Para una persona, obtener o no una pensión puede significar diferencias de bienestar en la última etapa de su vida.

En la región, las pensiones se calculan de manera muy diferente dependiendo del país y sistema pensional, según un reciente estudio del Banco Interamericano de Desarrollo, BID. Por ejemplo, mientras que la mayoría de los países cuenta con sistemas de Beneficio Definido (BD), donde la pensión se determina por una regla o promesa de pensión, varios países tienen sistemas de Contribución Definida (CD), en los cuales la pensión depende esencialmente de cuánto haya ahorrado individualmente el trabajador y del rendimiento financiero de esos ahorros. En otros países, la pensión se determina bajo las reglas de un sistema Mixto (BD+CD).

Normalmente, los sistemas de BD ofrecen pensiones más elevadas. Sin embargo, esto se debe a que, en la mayoría de estos sistemas, el Estado implícitamente subsidia una parte de la pensión del trabajador (alrededor del 44%). Es decir, los aportes del individuo no podrían financiar la totalidad de su pensión si la misma dependiera únicamente de sus contribuciones a la seguridad social y los rendimientos financieros de éstas). Los sistemas de CD también ofrecen subsidios a través de la pensión mínima (según el cálculo del BID apunta a que, bajo esta modalidad, el trabajador promedio recibe un subsidio del 31% de su pensión).

Según estos resultados, México y Paraguay lideran  la lista de los países latinoamericanos que mejores pensiones tienen.

Pensiones

Los sistemas de pensiones son un elemento central del estado del bienestar. Estos son contratos sociales que tienen como principal objetivo proporcionar un consumo digno a los adultos mayores en aquellos años donde generar ingreso es más difícil. El diseño de estos contratos sociales es crucial al menos por tres motivos. Primero, las implicaciones para el bienestar del ciudadano son de una magnitud extraordinaria.
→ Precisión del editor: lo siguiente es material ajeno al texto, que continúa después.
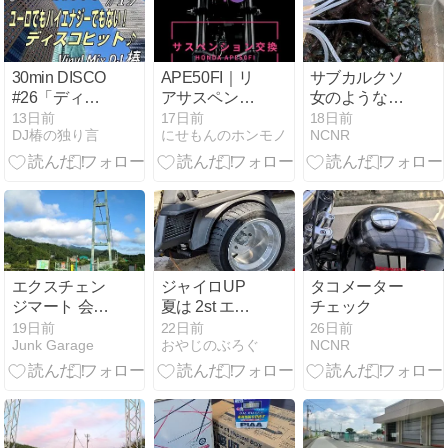
喫
30min DISCO
APE50FI｜リ
サブカルクソ
#26「ディス
アサスペンシ
女のような更
コ・ポップ」
ョン交換｜
新
13日前
17日前
18日前
DJ椿の独り言
にせもんのホンモノ
NCNR
SHIFT UP製
サスペンショ
ンの取付手順
と注意点
エクスチェン
ジャイロUP
タコメーター
ジマート 会場
夏は 2st エン
チェック
変更 6、7月
ジンのオイル
19日前
22日前
26日前
Junk Garage
おやじのぶろぐ
NCNR
の燃える匂い
が好き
La importancia de la pensión

Para una persona, obtener o no una pensión puede significar tremendas diferencias de bienestar en la última etapa de su vida. Además, desde el punto de vista de la sociedad, el sistema pensional redistribuye una gran cantidad de recursos entre individuos de una misma cohorte y entre generaciones. Tercero, el gasto asociado a pensiones afecta directamente la estabilidad fiscal y macroeconómica de los países.
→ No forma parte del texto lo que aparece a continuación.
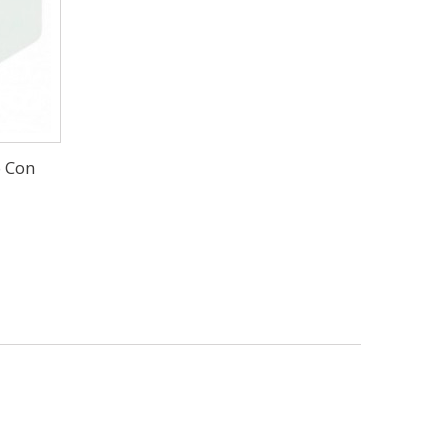
o Con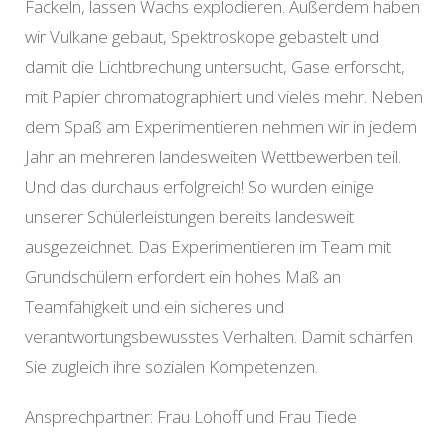
Fackeln, lassen Wachs explodieren. Außerdem haben
wir Vulkane gebaut, Spektroskope gebastelt und
damit die Lichtbrechung untersucht, Gase erforscht,
mit Papier chromatographiert und vieles mehr. Neben
dem Spaß am Experimentieren nehmen wir in jedem
Jahr an mehreren landesweiten Wettbewerben teil.
Und das durchaus erfolgreich! So wurden einige
unserer Schülerleistungen bereits landesweit
ausgezeichnet. Das Experimentieren im Team mit
Grundschülern erfordert ein hohes Maß an
Teamfähigkeit und ein sicheres und
verantwortungsbewusstes Verhalten. Damit schärfen
Sie zugleich ihre sozialen Kompetenzen.
Ansprechpartner: Frau Lohoff und Frau Tiede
Sin embargo, a pesar de su importancia, las características y consecuencias de los distintos diseños de sistema de pensiones para los ciudadanos y Estados son ampliamente desconocidas en América Latina y el Caribe, una región donde sólo el 52,8% de los trabajadores cotiza a pensiones en un momento dado (SIMS, 2015) y se empiezan a ver importantes problemas de sostenibilidad financiera en algunos países y de adecuación (o nivel de pensión) en otros.